Aggregating Bandwidth Across Virtual Network Interfaces

Is it possible to increase bandwidth between two containers by taking advantage of multiple routes between them?


Recently, I’ve been exploring the relationship between network topology and performance for distributed graph databases. As part of this, I’ve made infrastructure that lets me specify the topology and database I’d like to benchmark and outputs a cluster of database containers that have virtual links forming the requested topology. I can then use tc to add latency to each link, and then run my benchmarks. While this works, it sets up static routing on every container, resulting in changes in topology only affecting the latency between each container, but doesn’t allow for increases in bandwidth by taking advantage of multiple routes.

While it’s definitely possible to create multiple routes between two hosts, linux does not support splitting the traffic of a single TCP connection across multiple routes. This is probably a good thing in general, since doing so would increase out-of-order delivery, and potentially do more harm than good. However, at this stage, I’m more interested in seeing if it is possible rather than worrying about whether or not it’s a good idea.
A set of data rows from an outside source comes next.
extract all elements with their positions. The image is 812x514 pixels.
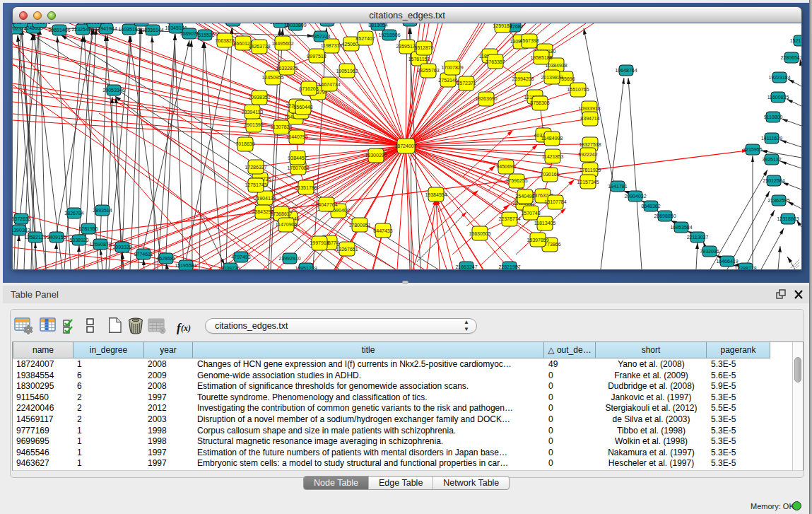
svg-text:18327538: 18327538	[579, 142, 601, 147]
svg-text:12690878: 12690878	[89, 242, 111, 247]
svg-text:14263738: 14263738	[248, 44, 270, 49]
svg-text:(x): (x)	[181, 323, 191, 333]
svg-text:13295602: 13295602	[83, 23, 105, 25]
svg-text:2753146: 2753146	[438, 78, 457, 83]
svg-text:15761153: 15761153	[408, 57, 430, 62]
svg-text:2039736: 2039736	[220, 266, 240, 269]
svg-text:14047764: 14047764	[315, 202, 337, 207]
svg-text:8648362: 8648362	[641, 204, 660, 209]
svg-text:17493545: 17493545	[28, 23, 50, 25]
svg-text:2901395: 2901395	[244, 122, 263, 127]
svg-text:3826784: 3826784	[64, 211, 83, 216]
svg-text:19051962: 19051962	[336, 69, 358, 74]
svg-text:5922242: 5922242	[578, 152, 597, 157]
svg-text:20691406: 20691406	[48, 28, 70, 33]
svg-text:12318803: 12318803	[777, 216, 799, 221]
svg-text:7932036: 7932036	[700, 249, 719, 254]
svg-text:23255763: 23255763	[417, 68, 439, 73]
svg-text:12298778: 12298778	[734, 266, 756, 269]
svg-text:12157345: 12157345	[577, 180, 599, 185]
svg-text:5758308: 5758308	[530, 100, 549, 105]
svg-text:11421853: 11421853	[542, 154, 564, 159]
svg-text:6202779: 6202779	[12, 23, 30, 25]
svg-text:16953584: 16953584	[670, 225, 692, 230]
svg-text:20904032: 20904032	[624, 194, 646, 199]
svg-text:11600835: 11600835	[767, 95, 789, 100]
svg-text:20938351: 20938351	[248, 95, 270, 100]
svg-text:13267651: 13267651	[336, 247, 358, 252]
svg-text:21390383: 21390383	[12, 228, 30, 233]
svg-text:20053346: 20053346	[102, 88, 124, 93]
svg-text:21663247: 21663247	[455, 264, 477, 269]
svg-text:13107784: 13107784	[544, 199, 566, 204]
svg-text:7663822: 7663822	[215, 38, 234, 43]
svg-text:17286337: 17286337	[245, 165, 266, 170]
svg-text:8813054: 8813054	[368, 23, 387, 28]
svg-text:3093328: 3093328	[112, 245, 131, 250]
svg-text:5512876: 5512876	[414, 45, 433, 50]
svg-text:21904133: 21904133	[254, 196, 276, 201]
svg-text:11813405: 11813405	[534, 221, 556, 226]
svg-text:23992910: 23992910	[278, 256, 300, 261]
svg-text:12751743: 12751743	[245, 182, 266, 187]
svg-text:21351780: 21351780	[295, 185, 317, 190]
svg-text:8394714: 8394714	[580, 116, 599, 121]
svg-text:16440795: 16440795	[286, 134, 307, 139]
svg-text:6447433: 6447433	[373, 228, 392, 233]
svg-text:18336144: 18336144	[141, 28, 163, 33]
svg-text:7515526: 7515526	[195, 33, 214, 37]
svg-text:19585185: 19585185	[530, 55, 552, 60]
svg-text:14674734: 14674734	[318, 82, 340, 87]
svg-text:11987378: 11987378	[321, 43, 343, 48]
svg-text:8527407: 8527407	[355, 36, 375, 41]
svg-text:3409155: 3409155	[47, 235, 66, 240]
svg-text:9384457: 9384457	[288, 156, 307, 160]
svg-text:4567398: 4567398	[519, 38, 539, 43]
svg-text:20698850: 20698850	[654, 214, 676, 218]
svg-text:5560448: 5560448	[293, 105, 312, 110]
svg-text:8997518: 8997518	[307, 54, 326, 59]
svg-text:18495602: 18495602	[271, 41, 293, 46]
svg-text:3925132: 3925132	[762, 157, 781, 162]
svg-text:14035196: 14035196	[118, 27, 140, 32]
svg-text:11470906: 11470906	[276, 222, 298, 227]
svg-text:3763387: 3763387	[486, 59, 505, 64]
svg-text:19223184: 19223184	[768, 75, 790, 80]
svg-text:15195581: 15195581	[175, 263, 196, 268]
svg-text:1570748: 1570748	[521, 211, 540, 216]
svg-text:19218506: 19218506	[378, 33, 400, 37]
svg-text:22113037: 22113037	[687, 235, 709, 240]
svg-text:22806547: 22806547	[780, 55, 801, 60]
svg-text:15397859: 15397859	[526, 238, 548, 243]
svg-text:17811929: 17811929	[579, 168, 601, 173]
svg-text:10933918: 10933918	[578, 106, 600, 111]
svg-text:16332875: 16332875	[276, 66, 298, 71]
svg-text:8774611: 8774611	[134, 252, 153, 257]
svg-text:8572371: 8572371	[457, 81, 476, 86]
svg-text:19384554: 19384554	[425, 192, 447, 197]
svg-text:20139873: 20139873	[541, 75, 563, 80]
svg-text:15630505: 15630505	[469, 231, 490, 236]
svg-text:3215955: 3215955	[743, 147, 762, 152]
svg-text:6716203: 6716203	[299, 86, 318, 91]
svg-text:18724007: 18724007	[394, 144, 416, 148]
svg-text:18300295: 18300295	[365, 153, 387, 158]
svg-text:5338923: 5338923	[69, 238, 88, 243]
svg-text:16466419: 16466419	[716, 259, 738, 264]
svg-text:1259188: 1259188	[493, 23, 512, 28]
svg-text:17007829: 17007829	[441, 65, 463, 70]
svg-text:1941781: 1941781	[608, 184, 627, 189]
svg-text:17800951: 17800951	[348, 223, 370, 228]
svg-text:13582129: 13582129	[24, 235, 46, 240]
svg-text:9372633: 9372633	[12, 216, 31, 221]
svg-text:9450690: 9450690	[496, 164, 515, 169]
svg-text:2893514: 2893514	[93, 208, 112, 213]
svg-text:11484998: 11484998	[541, 136, 563, 141]
svg-text:2540498: 2540498	[515, 194, 534, 199]
svg-text:14111639: 14111639	[761, 136, 782, 141]
svg-text:15510765: 15510765	[567, 87, 589, 92]
svg-text:11307825: 11307825	[271, 124, 293, 129]
svg-text:4628681: 4628681	[156, 256, 175, 261]
svg-text:7030166: 7030166	[540, 172, 559, 177]
svg-text:10648764: 10648764	[615, 68, 637, 73]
Additionally, there is always the possibility of designing future systems that don’t rely on TCP and can more readily take advantage of multi-path routing.

While searching for answers, I came across this script which demonstrated how teql can be used to achieve something similar. teql is a network interface controlled by the sch_teql kernel module and allows aggregating two network interfaces into one logical network interface. It’s a bit awkward to use, as devices can only be constructed during module init time, and only destroy when the module is unloaded (I’ve got some patches in progress that expose an interface to create/destroy interfaces, maybe I’ll get it upstreamed some day!), and as far as I could tell, it doesn’t seem possible to configure teql to work if the other end of the connection isn’t directly connected to the interface.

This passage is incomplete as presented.